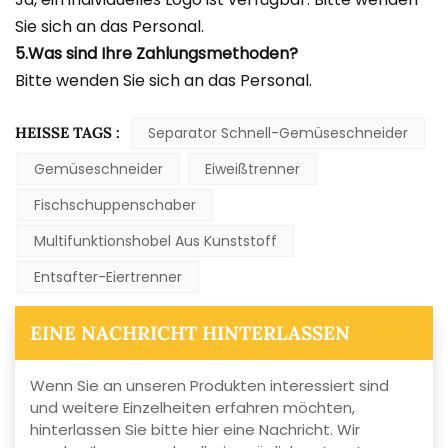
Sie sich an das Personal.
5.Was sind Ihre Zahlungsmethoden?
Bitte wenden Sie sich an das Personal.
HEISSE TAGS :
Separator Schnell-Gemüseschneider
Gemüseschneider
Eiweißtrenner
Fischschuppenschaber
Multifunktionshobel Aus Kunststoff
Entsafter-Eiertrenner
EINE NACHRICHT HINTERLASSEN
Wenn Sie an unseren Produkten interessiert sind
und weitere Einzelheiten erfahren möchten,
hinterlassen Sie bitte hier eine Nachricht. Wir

PROBLEM DESCRIPTION: Which of the lines in the listing above include "sind"? Report each of them.

OUTPUT BELOW:
5.Was sind Ihre Zahlungsmethoden?
Wenn Sie an unseren Produkten interessiert sind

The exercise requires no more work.